WHAT IS EXPECTED >> From the records that follow, copy every line that contains the word "defendants".

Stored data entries

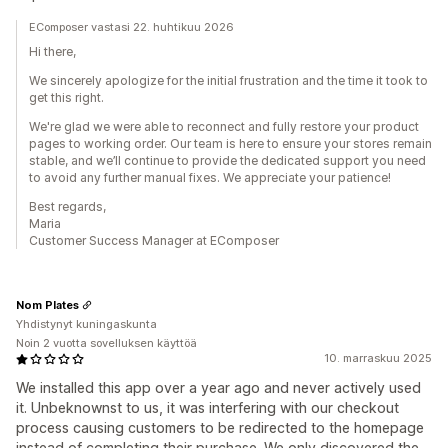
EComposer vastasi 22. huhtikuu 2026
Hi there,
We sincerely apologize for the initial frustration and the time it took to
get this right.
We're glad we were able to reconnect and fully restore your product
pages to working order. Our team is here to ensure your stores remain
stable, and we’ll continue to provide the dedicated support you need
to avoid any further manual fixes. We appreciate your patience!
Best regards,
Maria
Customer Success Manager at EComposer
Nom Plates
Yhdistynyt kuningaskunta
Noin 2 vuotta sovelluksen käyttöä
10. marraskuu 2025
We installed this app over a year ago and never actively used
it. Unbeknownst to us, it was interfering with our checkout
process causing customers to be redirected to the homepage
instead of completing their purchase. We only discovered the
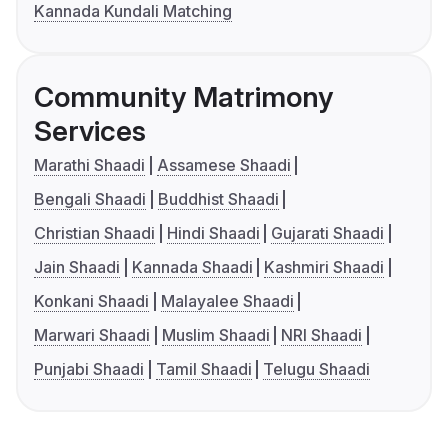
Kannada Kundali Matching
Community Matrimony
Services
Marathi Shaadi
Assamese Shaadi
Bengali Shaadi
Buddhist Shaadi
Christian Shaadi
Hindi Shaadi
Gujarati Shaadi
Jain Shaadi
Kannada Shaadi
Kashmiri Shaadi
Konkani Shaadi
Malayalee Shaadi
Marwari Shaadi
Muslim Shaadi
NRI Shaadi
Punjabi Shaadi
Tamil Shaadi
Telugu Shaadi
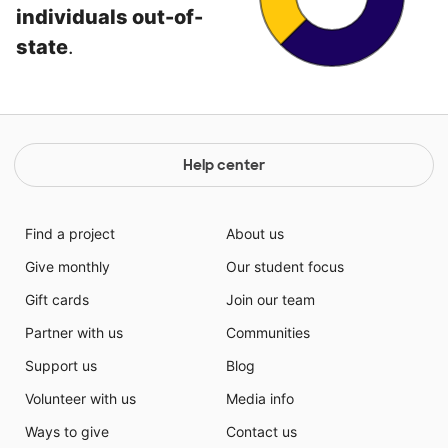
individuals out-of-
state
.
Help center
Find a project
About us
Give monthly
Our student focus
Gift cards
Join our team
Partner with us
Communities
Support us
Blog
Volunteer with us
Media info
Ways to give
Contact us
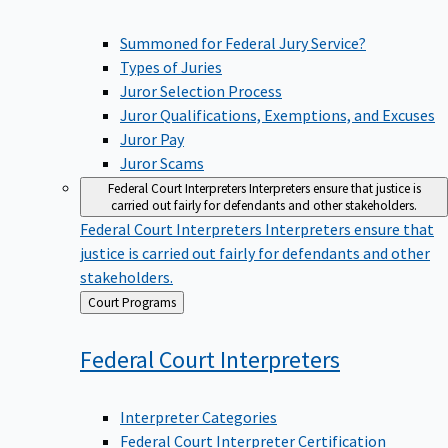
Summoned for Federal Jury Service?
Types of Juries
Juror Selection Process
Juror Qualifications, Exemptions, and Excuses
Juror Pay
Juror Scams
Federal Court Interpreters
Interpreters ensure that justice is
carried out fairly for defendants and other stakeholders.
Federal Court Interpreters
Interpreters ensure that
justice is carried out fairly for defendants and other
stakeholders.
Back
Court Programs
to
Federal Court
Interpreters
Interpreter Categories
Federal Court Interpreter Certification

--

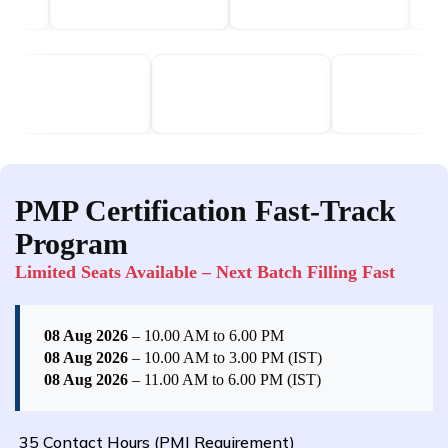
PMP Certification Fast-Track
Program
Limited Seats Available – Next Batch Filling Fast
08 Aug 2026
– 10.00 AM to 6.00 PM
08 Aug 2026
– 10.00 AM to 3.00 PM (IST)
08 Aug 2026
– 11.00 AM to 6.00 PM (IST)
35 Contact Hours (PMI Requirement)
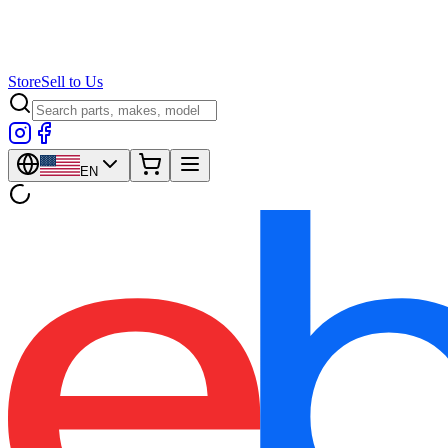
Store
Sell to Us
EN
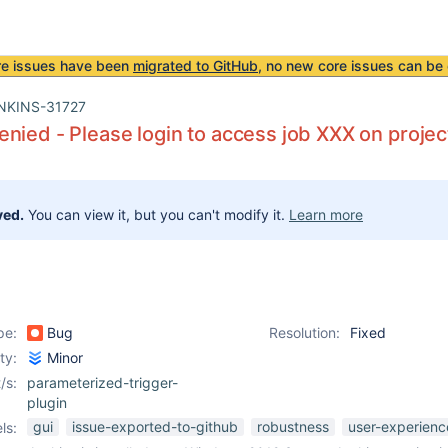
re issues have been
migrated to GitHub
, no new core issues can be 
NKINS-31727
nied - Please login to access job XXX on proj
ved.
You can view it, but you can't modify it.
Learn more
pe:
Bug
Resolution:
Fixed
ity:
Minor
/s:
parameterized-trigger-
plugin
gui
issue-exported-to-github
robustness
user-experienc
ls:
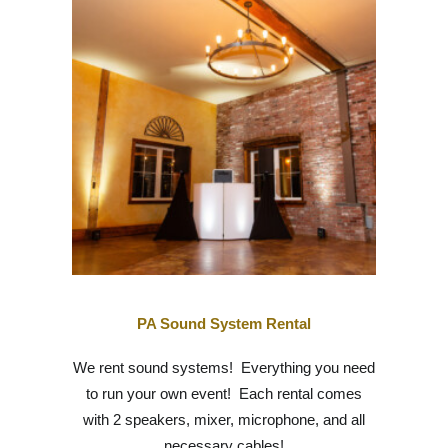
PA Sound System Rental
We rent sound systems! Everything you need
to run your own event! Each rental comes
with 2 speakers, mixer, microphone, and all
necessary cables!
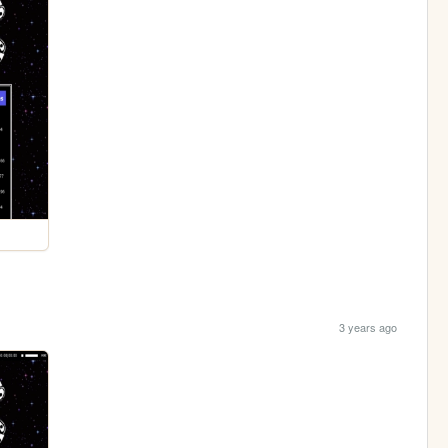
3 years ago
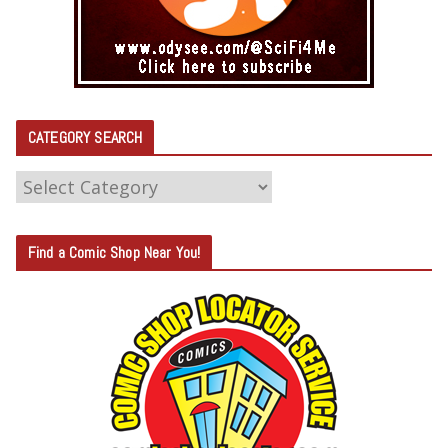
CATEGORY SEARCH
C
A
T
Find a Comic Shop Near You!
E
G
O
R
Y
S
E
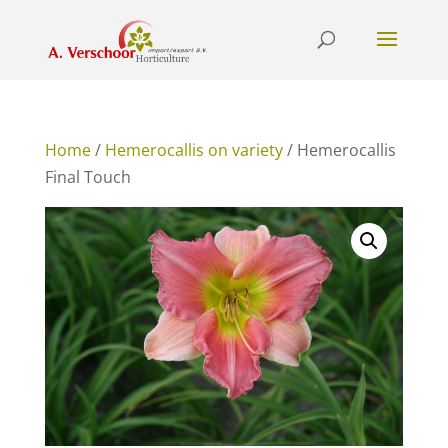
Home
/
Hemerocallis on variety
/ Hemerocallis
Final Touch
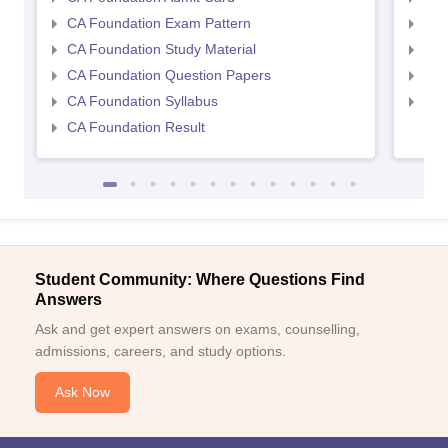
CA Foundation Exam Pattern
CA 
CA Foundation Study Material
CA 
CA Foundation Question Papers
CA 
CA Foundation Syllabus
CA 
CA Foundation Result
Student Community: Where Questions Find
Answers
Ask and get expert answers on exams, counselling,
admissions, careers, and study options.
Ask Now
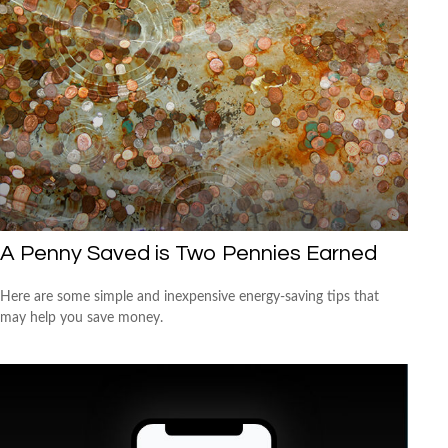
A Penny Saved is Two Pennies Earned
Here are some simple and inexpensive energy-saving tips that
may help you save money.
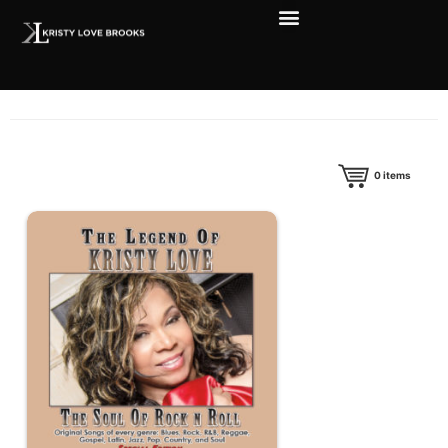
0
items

WRITTEN SOLUTION >>
carried out fairly for defendants and other stakeholders.
justice is carried out fairly for defendants and other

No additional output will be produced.